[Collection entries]
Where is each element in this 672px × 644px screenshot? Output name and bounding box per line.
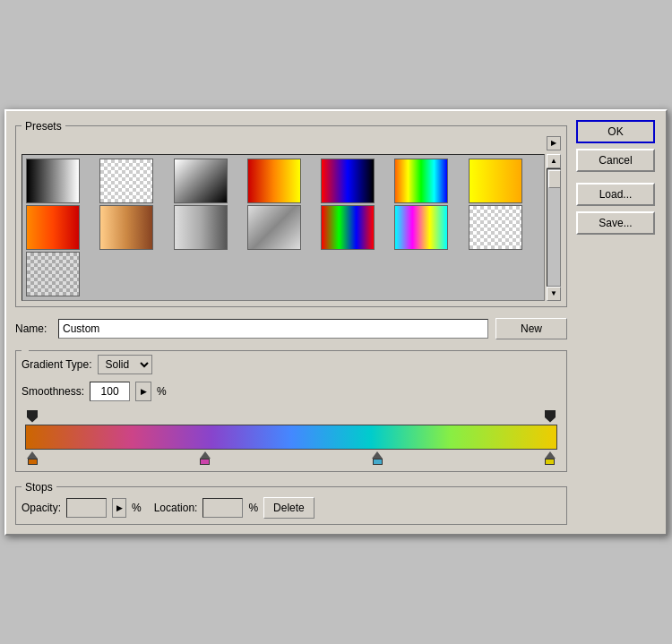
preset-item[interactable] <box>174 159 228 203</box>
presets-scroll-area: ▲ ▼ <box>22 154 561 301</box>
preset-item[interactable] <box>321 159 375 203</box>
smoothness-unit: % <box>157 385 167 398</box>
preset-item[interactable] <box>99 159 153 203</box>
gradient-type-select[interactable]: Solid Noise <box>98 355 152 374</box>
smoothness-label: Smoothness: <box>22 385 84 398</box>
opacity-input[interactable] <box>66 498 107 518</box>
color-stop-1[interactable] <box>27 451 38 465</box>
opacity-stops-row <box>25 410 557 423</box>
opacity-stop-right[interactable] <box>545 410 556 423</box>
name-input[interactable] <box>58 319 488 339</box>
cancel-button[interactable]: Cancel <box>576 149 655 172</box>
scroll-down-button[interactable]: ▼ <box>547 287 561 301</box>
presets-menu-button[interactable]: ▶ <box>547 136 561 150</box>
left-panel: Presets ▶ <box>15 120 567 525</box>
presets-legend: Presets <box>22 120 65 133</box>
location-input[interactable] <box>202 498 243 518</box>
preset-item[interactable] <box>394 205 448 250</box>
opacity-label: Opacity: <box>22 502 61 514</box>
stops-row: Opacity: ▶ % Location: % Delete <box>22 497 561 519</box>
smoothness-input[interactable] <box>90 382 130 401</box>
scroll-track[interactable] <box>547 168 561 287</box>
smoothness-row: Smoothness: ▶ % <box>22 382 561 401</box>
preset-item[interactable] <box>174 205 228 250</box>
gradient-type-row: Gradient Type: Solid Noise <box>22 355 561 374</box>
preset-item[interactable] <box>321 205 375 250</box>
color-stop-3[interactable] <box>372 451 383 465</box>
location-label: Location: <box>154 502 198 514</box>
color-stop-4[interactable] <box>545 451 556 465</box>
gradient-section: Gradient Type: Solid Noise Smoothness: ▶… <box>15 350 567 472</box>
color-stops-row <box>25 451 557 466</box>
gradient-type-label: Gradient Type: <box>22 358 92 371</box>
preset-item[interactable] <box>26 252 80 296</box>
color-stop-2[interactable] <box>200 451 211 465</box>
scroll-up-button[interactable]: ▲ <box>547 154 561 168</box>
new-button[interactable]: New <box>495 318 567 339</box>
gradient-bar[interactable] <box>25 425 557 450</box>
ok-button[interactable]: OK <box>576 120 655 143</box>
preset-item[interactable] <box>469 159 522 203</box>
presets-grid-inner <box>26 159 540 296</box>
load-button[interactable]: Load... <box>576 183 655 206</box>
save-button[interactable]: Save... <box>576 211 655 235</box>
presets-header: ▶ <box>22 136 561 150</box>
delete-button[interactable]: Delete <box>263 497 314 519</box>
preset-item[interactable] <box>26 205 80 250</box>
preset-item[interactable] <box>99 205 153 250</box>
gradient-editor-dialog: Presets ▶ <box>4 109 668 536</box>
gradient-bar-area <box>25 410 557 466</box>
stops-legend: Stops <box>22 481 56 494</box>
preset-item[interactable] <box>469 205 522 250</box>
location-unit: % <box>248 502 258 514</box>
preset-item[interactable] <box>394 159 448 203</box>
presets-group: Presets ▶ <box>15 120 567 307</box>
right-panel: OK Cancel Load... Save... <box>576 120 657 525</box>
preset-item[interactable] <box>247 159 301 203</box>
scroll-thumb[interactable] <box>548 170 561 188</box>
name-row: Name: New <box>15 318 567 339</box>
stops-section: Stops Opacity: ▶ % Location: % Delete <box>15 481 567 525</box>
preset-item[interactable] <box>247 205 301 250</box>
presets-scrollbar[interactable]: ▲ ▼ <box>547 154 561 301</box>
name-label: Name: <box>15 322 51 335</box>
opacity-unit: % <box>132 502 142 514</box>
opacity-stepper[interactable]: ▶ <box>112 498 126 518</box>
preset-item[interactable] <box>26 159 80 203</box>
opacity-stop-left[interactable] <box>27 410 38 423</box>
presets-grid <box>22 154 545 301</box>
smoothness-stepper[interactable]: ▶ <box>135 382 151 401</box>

» Exercise directions: Return the lines of the data above in full and exactly, with no pictures.

» Completed task:
Where is each element in this 672px × 644px screenshot? Output name and bounding box per line.
preset-item[interactable] <box>174 159 228 203</box>
presets-scroll-area: ▲ ▼ <box>22 154 561 301</box>
preset-item[interactable] <box>321 159 375 203</box>
smoothness-unit: % <box>157 385 167 398</box>
preset-item[interactable] <box>99 159 153 203</box>
gradient-type-select[interactable]: Solid Noise <box>98 355 152 374</box>
smoothness-label: Smoothness: <box>22 385 84 398</box>
opacity-input[interactable] <box>66 498 107 518</box>
color-stop-1[interactable] <box>27 451 38 465</box>
opacity-stops-row <box>25 410 557 423</box>
opacity-stop-right[interactable] <box>545 410 556 423</box>
name-input[interactable] <box>58 319 488 339</box>
cancel-button[interactable]: Cancel <box>576 149 655 172</box>
scroll-down-button[interactable]: ▼ <box>547 287 561 301</box>
presets-menu-button[interactable]: ▶ <box>547 136 561 150</box>
left-panel: Presets ▶ <box>15 120 567 525</box>
presets-legend: Presets <box>22 120 65 133</box>
location-input[interactable] <box>202 498 243 518</box>
preset-item[interactable] <box>394 205 448 250</box>
opacity-label: Opacity: <box>22 502 61 514</box>
stops-row: Opacity: ▶ % Location: % Delete <box>22 497 561 519</box>
smoothness-input[interactable] <box>90 382 130 401</box>
scroll-track[interactable] <box>547 168 561 287</box>
smoothness-row: Smoothness: ▶ % <box>22 382 561 401</box>
preset-item[interactable] <box>174 205 228 250</box>
gradient-type-row: Gradient Type: Solid Noise <box>22 355 561 374</box>
preset-item[interactable] <box>321 205 375 250</box>
color-stop-3[interactable] <box>372 451 383 465</box>
location-label: Location: <box>154 502 198 514</box>
color-stop-4[interactable] <box>545 451 556 465</box>
gradient-section: Gradient Type: Solid Noise Smoothness: ▶… <box>15 350 567 472</box>
color-stops-row <box>25 451 557 466</box>
gradient-type-label: Gradient Type: <box>22 358 92 371</box>
preset-item[interactable] <box>26 252 80 296</box>
color-stop-2[interactable] <box>200 451 211 465</box>
scroll-up-button[interactable]: ▲ <box>547 154 561 168</box>
new-button[interactable]: New <box>495 318 567 339</box>
gradient-bar[interactable] <box>25 425 557 450</box>
ok-button[interactable]: OK <box>576 120 655 143</box>
preset-item[interactable] <box>469 159 522 203</box>
presets-grid-inner <box>26 159 540 296</box>
load-button[interactable]: Load... <box>576 183 655 206</box>
save-button[interactable]: Save... <box>576 211 655 235</box>
presets-header: ▶ <box>22 136 561 150</box>
delete-button[interactable]: Delete <box>263 497 314 519</box>
preset-item[interactable] <box>26 205 80 250</box>
preset-item[interactable] <box>99 205 153 250</box>
gradient-editor-dialog: Presets ▶ <box>4 109 668 536</box>
gradient-bar-area <box>25 410 557 466</box>
stops-legend: Stops <box>22 481 56 494</box>
preset-item[interactable] <box>469 205 522 250</box>
location-unit: % <box>248 502 258 514</box>
preset-item[interactable] <box>394 159 448 203</box>
presets-group: Presets ▶ <box>15 120 567 307</box>
right-panel: OK Cancel Load... Save... <box>576 120 657 525</box>
preset-item[interactable] <box>247 159 301 203</box>
scroll-thumb[interactable] <box>548 170 561 188</box>
name-row: Name: New <box>15 318 567 339</box>
stops-section: Stops Opacity: ▶ % Location: % Delete <box>15 481 567 525</box>
preset-item[interactable] <box>247 205 301 250</box>
presets-scrollbar[interactable]: ▲ ▼ <box>547 154 561 301</box>
name-label: Name: <box>15 322 51 335</box>
opacity-unit: % <box>132 502 142 514</box>
opacity-stepper[interactable]: ▶ <box>112 498 126 518</box>
preset-item[interactable] <box>26 159 80 203</box>
opacity-stop-left[interactable] <box>27 410 38 423</box>
presets-grid <box>22 154 545 301</box>
smoothness-stepper[interactable]: ▶ <box>135 382 151 401</box>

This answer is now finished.